简体   繁体   中英

Writing files concurrently with other cpu-bound tasks with multiprocessing or ray

I have a workstation with 72 cores (actually 36 multithreaded CPUs, showing as 72 cores by multiprocessing.cpu_count() ).

I tried both multiprocessing and ray for a concurrent processing, in batches of millions of small files, and I would like to write some output files concurently during that processing.

I am confused with the blocking of the .get() methods associated with eg apply_async() (in multiprocessing ) and ray.get() .

With ray , I have a remote function ( process_group() ) that processes groups of data in parallel within a loop.
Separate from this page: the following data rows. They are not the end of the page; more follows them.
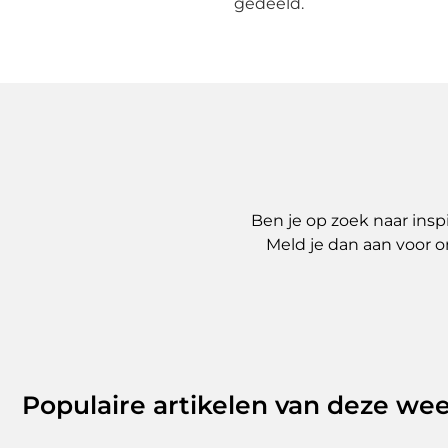
gedeeld.
Ben je op zoek naar insp
Meld je dan aan voor o
Populaire artikelen van deze we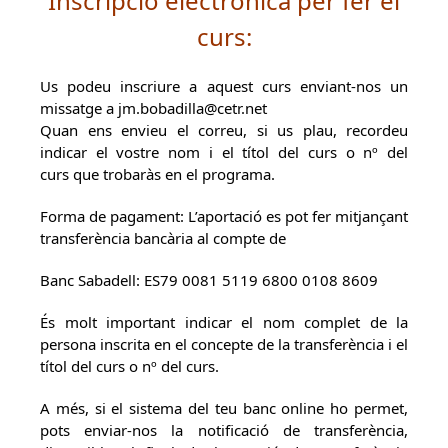
Inscripció electrònica per fer el
curs:
Us podeu inscriure a aquest curs enviant-nos un
missatge a jm.bobadilla@cetr.net
Quan ens envieu el correu, si us plau, recordeu
indicar el vostre nom i el títol del curs o nº del
curs que trobaràs en el programa.
Forma de pagament: L’aportació es pot fer mitjançant
transferència bancària al compte de
Banc Sabadell: ES79 0081 5119 6800 0108 8609
És molt important indicar el nom complet de la
persona inscrita en el concepte de la transferència i el
títol del curs o nº del curs.
A més, si el sistema del teu banc online ho permet,
pots enviar-nos la notificació de transferència,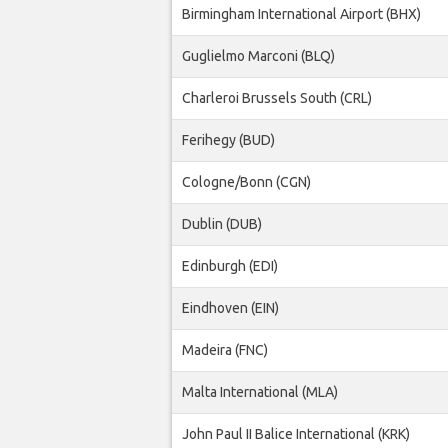
Birmingham International Airport (BHX)
Guglielmo Marconi (BLQ)
Charleroi Brussels South (CRL)
Ferihegy (BUD)
Cologne/Bonn (CGN)
Dublin (DUB)
Edinburgh (EDI)
Eindhoven (EIN)
Madeira (FNC)
Malta International (MLA)
John Paul II Balice International (KRK)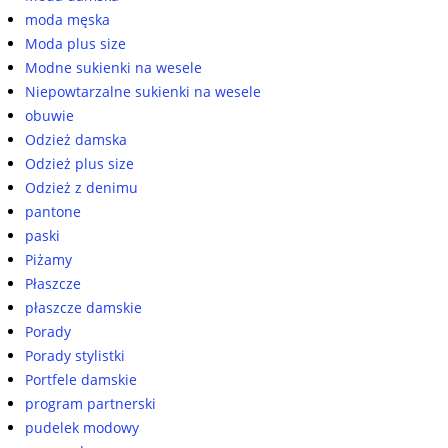
moda męska
Moda plus size
Modne sukienki na wesele
Niepowtarzalne sukienki na wesele
obuwie
Odzież damska
Odzież plus size
Odzież z denimu
pantone
paski
Piżamy
Płaszcze
płaszcze damskie
Porady
Porady stylistki
Portfele damskie
program partnerski
pudelek modowy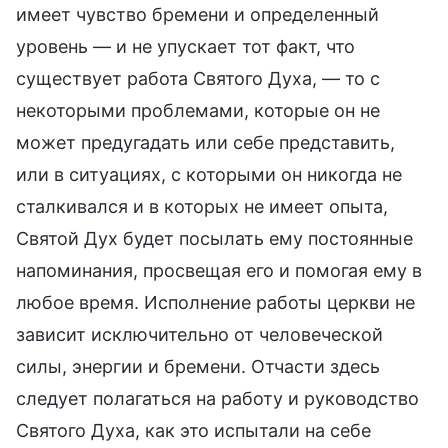
имеет чувство бремени и определенный
уровень — и не упускает тот факт, что
существует работа Святого Духа, — то с
некоторыми проблемами, которые он не
может предугадать или себе представить,
или в ситуациях, с которыми он никогда не
сталкивался и в которых не имеет опыта,
Святой Дух будет посылать ему постоянные
напоминания, просвещая его и помогая ему в
любое время. Исполнение работы церкви не
зависит исключительно от человеческой
силы, энергии и бремени. Отчасти здесь
следует полагаться на работу и руководство
Святого Духа, как это испытали на себе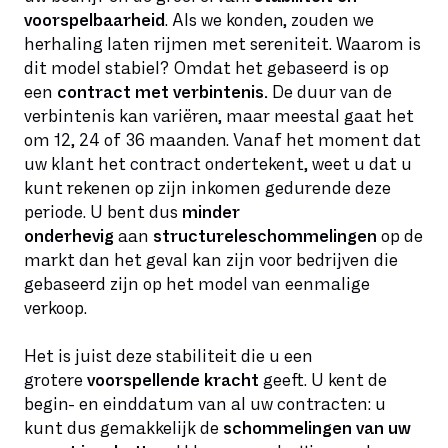
voorspelbaarheid
. Als we konden, zouden we
herhaling laten rijmen met sereniteit. Waarom is
dit model stabiel? Omdat het gebaseerd is op
een
contract met verbintenis.
De duur van de
verbintenis kan variëren, maar meestal gaat het
om 12, 24 of 36 maanden. Vanaf het moment dat
uw klant het contract ondertekent, weet u dat u
kunt rekenen op zijn inkomen gedurende deze
periode. U bent dus
minder
onderhevig
aan
structureleschommelingen
op de
markt dan het geval kan zijn voor bedrijven die
gebaseerd zijn op het model van eenmalige
verkoop.
Het is juist deze stabiliteit die u een
grotere
voorspellende kracht
geeft. U kent de
begin- en einddatum van al uw contracten: u
kunt dus gemakkelijk de
schommelingen van uw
In what follows, the version of the code using the multiprocessing module is also given as comments.

import ray
import pandas as pd
# from multiprocessing import Pool

ray.init(num_cpus=60)
# with Pool(processes=n_workers) as pool:
for data_list in many_data_lists:
   ##-----------------------
   ## With ray :
   df_list = ray.get([process_group.remote(data) for data in data_list])
   ##-----------------------
   ## With multiprocessing :
   #f_list = pool.map(process_group, list_of_indices_into_data_list)
   ##
   ##      data are both known from the parent process
   ##      and I use copy-on-write semantic to avoid having 60 copies.
   ##      All the function needs are a list of indices
   ##      of where to fetch slices of the read-only data.  
   ##
   very_big_df = pd.concatenate(df_list)
   ##-----------------------
   ## Write to file :
   very_big_df.to_parquet(outputfile)

So in each loop iteration, I have to collect the output of the many process_group() , which were computed concurrently, as a list of dataframes df_list for concatenation into one bigger very_big_df dataframe. The latter needs to be written to disk (typically the sizes are ~1 to ~3 GB). Writing one such file takes about 10-30 [s] while it takes about 180 [s] for the process_group remotes to get processed. There are thousands of loop iterations. So this will take several days to complete.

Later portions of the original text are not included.